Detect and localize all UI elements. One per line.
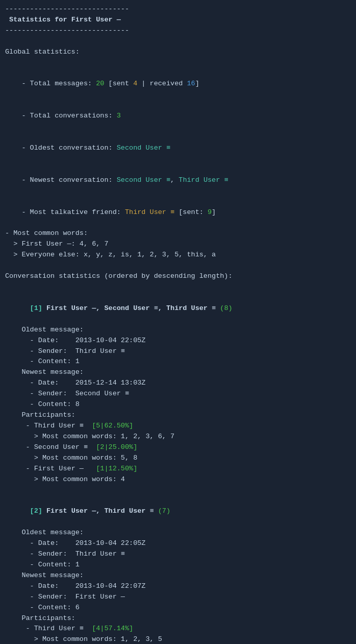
conv1-p3-words: > Most common words: 4: [5, 474, 351, 485]
common-words-label: - Most common words:: [5, 228, 351, 239]
stats-container: ------------------------------ Statistic…: [5, 4, 351, 644]
spacer1: [5, 36, 351, 47]
spacer3: [5, 260, 351, 271]
conv1-title: [1] First User —, Second User ≡, Third U…: [5, 293, 351, 325]
conv2-title: [2] First User —, Third User ≡ (7): [5, 495, 351, 528]
spacer4: [5, 282, 351, 293]
everyone-words: > Everyone else: x, y, z, is, 1, 2, 3, 5…: [5, 250, 351, 260]
conv1-newest-label: Newest message:: [5, 367, 351, 378]
page-title: Statistics for First User —: [5, 15, 351, 26]
total-conv-line: - Total conversations: 3: [5, 100, 351, 132]
conv2-p1: - Third User ≡ [4|57.14%]: [5, 624, 351, 634]
conv2-newest-date: - Date: 2013-10-04 22:07Z: [5, 581, 351, 592]
conv2-oldest-label: Oldest message:: [5, 528, 351, 538]
conv2-p1-words: > Most common words: 1, 2, 3, 5: [5, 634, 351, 644]
conv2-oldest-sender: - Sender: Third User ≡: [5, 549, 351, 560]
conversation-1: [1] First User —, Second User ≡, Third U…: [5, 293, 351, 485]
conv1-p1-words: > Most common words: 1, 2, 3, 6, 7: [5, 432, 351, 442]
spacer2: [5, 58, 351, 68]
conv2-newest-sender: - Sender: First User —: [5, 592, 351, 603]
conv1-oldest-content: - Content: 1: [5, 356, 351, 367]
conv1-newest-date: - Date: 2015-12-14 13:03Z: [5, 378, 351, 389]
separator-top: ------------------------------: [5, 4, 351, 15]
spacer5: [5, 485, 351, 495]
conv1-p2-words: > Most common words: 5, 8: [5, 453, 351, 464]
separator-bottom: ------------------------------: [5, 26, 351, 36]
talkative-line: - Most talkative friend: Third User ≡ [s…: [5, 197, 351, 229]
conv2-newest-label: Newest message:: [5, 570, 351, 581]
oldest-conv-line: - Oldest conversation: Second User ≡: [5, 132, 351, 164]
conv1-participants-label: Participants:: [5, 410, 351, 421]
conv1-oldest-date: - Date: 2013-10-04 22:05Z: [5, 336, 351, 346]
conv1-newest-content: - Content: 8: [5, 399, 351, 410]
total-messages-line: - Total messages: 20 [sent 4 | received …: [5, 68, 351, 101]
conv1-p2: - Second User ≡ [2|25.00%]: [5, 442, 351, 453]
conv1-oldest-sender: - Sender: Third User ≡: [5, 346, 351, 357]
conversation-2: [2] First User —, Third User ≡ (7) Oldes…: [5, 495, 351, 644]
newest-conv-line: - Newest conversation: Second User ≡, Th…: [5, 164, 351, 197]
conv2-newest-content: - Content: 6: [5, 603, 351, 613]
conv-stats-header: Conversation statistics (ordered by desc…: [5, 271, 351, 282]
conv1-p3: - First User — [1|12.50%]: [5, 464, 351, 474]
global-header: Global statistics:: [5, 47, 351, 58]
conv1-p1: - Third User ≡ [5|62.50%]: [5, 421, 351, 432]
first-user-words: > First User —: 4, 6, 7: [5, 239, 351, 250]
conv2-oldest-content: - Content: 1: [5, 560, 351, 570]
conv1-oldest-label: Oldest message:: [5, 325, 351, 336]
conv2-oldest-date: - Date: 2013-10-04 22:05Z: [5, 538, 351, 549]
conv1-newest-sender: - Sender: Second User ≡: [5, 389, 351, 399]
conv2-participants-label: Participants:: [5, 613, 351, 624]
____
> _What to work on_
Search the data for "stats". Copy each line that has it.

> _Answer space_
stats-container: ------------------------------ Statistic…: [5, 4, 351, 644]
conv-stats-header: Conversation statistics (ordered by desc…: [5, 271, 351, 282]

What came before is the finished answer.